I tried using the zoo model text-detection-0004 after running it trough the blob converter (default parameters).
I started by just trying to get the model set up (no other nodes) and already there I get an error about memory usage.
I read about reducing memory, but I don't seem to get lower than this. Are there more things to tweak or the model simply is too big?

[2.14] [105.592] [NeuralNetwork(3)] [error] Tried to allocate '178972736'B out of '104154623'B available.
[2.14] [105.592] [NeuralNetwork(3)] [error] Neural network executor '0' out of '2' error: OUT_OF_MEMORY
[2.14] [106.246] [system] [info] Memory Usage - DDR: 241.60 / 340.93 MiB, CMX: 2.18 / 2.50 MiB, LeonOS Heap: 22.20 / 77.58 MiB, LeonRT Heap: 6.84 / 41.37 MiB

Snippet for the cam setup (OAK-D)

    colorCam->setPreviewSize(1280, 768);
    colorCam->setResolution(dai::ColorCameraProperties::SensorResolution::THE_1080_P);
    colorCam->setInterleaved(false);
    colorCam->setBoardSocket(dai::CameraBoardSocket::RGB);
    colorCam->setPreviewKeepAspectRatio(false);
    colorCam->setColorOrder(dai::ColorCameraProperties::ColorOrder::BGR);

Adding this

nn->setNumPoolFrames(1);

replaces the error with a warning

[2.14] [159.765] [NeuralNetwork(3)] [warning] Number of pool frames 1 is less than number of executors 2, will likely yield in worse performance

The documentation doesn't say much about that setting. How does it affect the network? Is there another setting to limit the number of executors to avoid the warning? (if it makes sense, doesn't seem obvious)

  • erik replied to this.

    Hi dexter ,
    You are running out of RAM (docs here) by a huge margin. By default, you have 2 inference threads running in parallel for the NN, but even the first executor (0 our of 2) couldn't be run as it doesn't have enough RAM to run inference. Even with RAM optimizations (written in docs) I don't think you would be able to run this model (even at very slow FPS), so you might want to look at smaller AI models. Thoughts?
    Thanks, Erik

      Hi erik ,
      I read that doc and tried to do what I could. The only thing that helped was using setNumPoolFrames, which is not in that doc and its documentation doesn't really indicate what the consequences are when using it.
      Thus I'm not sure it actually works since I haven't handled the output yet (different than the EAST model), but it appears to run a little faster than 1 fps.
      I haven't found much else for text detection than EAST, this one and one similar to TD0004 that only does horizontal text. I want to try something bigger than the EAST 256x256.
      Before trying TD0004 I tried just changing the color camera settings to map the preview to a larger part of the frame (cropping to 1024x1024 really makes the FOV quite limited).

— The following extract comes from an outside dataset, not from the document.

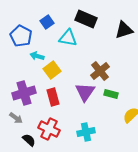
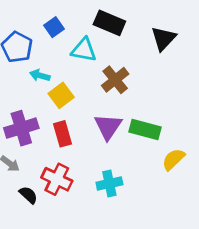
black triangle: (124, 30) -> (163, 39), turned -30
brown cross: (100, 71) -> (115, 80), moved
green rectangle: (111, 94) -> (145, 129), size x1.5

I run out of RAM then as well using the EAST model.

        Hi dexter ,
        Interesting, good to know. Let us know if you will have any issue with handling the output of TD0004, we can provide some pointers.
        Thanks, Erik

          Hi erik ,
          I'm planning to look into the text_detection_demo for code to handle the TD0004 output, but if you have something better for C++ I'm happy to try it.
          Do you have any more info on how setNumPoolFrames really affects the model?

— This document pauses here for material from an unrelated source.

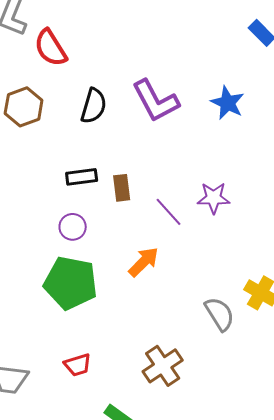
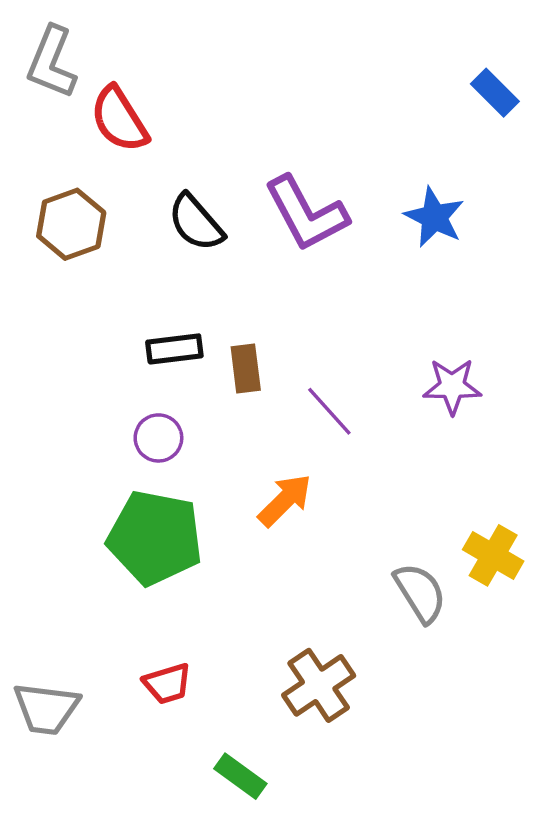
black semicircle: (94, 106) -> (196, 223), turned 123
purple star: (214, 198) -> (452, 386), moved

          I got everything working again after replacing EAST with TD0004. Thus it runs detection, recognition, depth and spatial in nodes. (It fits after reducing frames/threads for detection and spatial to 1.)
          The benefit is 1280x768 input rather than 256x256 for detection and thus also a wider FOV.
          The downside is higher latency (detection is a bit less than 1s), but since recognition is pretty slow fps stays just above 1 for up to some 6-8 detected texts when it runs in parallel.

            6 days later

            Hi erik ,
            Now I just wish I had something like the "OAK-D LR" to get more depth. Is beta devices usually more expensive or it's going to be about the same when it comes out of beta?
            Is RVC3 going to "run" at the same speed as RVC2 or it's faster? E.g. would an identical network run faster or it has to be using more threads or something to gain speed?

            • erik replied to this.

              Hi dexter ,
              Sorry about the delay. It's usually a bit more expensive just to test the market, we will decrease it a bit when we have a stock of those in storage and ready to be shipped.

              Unfortunately there won't be much AI performance improvement (at least no indication there would be, really depends on openvino). So the main advantage of RVC3 is the on-board host computing that runs Yocto Linux.

              That said, we will start evaluating candidates for RVC4 very soon, and we do target much better AI performance (think 5x) , but it will take some time till we get there (likely initial prototypes Q4 this year, launch of devices say Q2 next year).

              Thoughts?
              Thanks, Erik

                Hi erik ,
                Thanks for the info. It's a bit hard to read the specs to see if it's just "bigger" or also "faster".
                It will be interesting to see what will make RVC4 5x faster, but it's a long wait.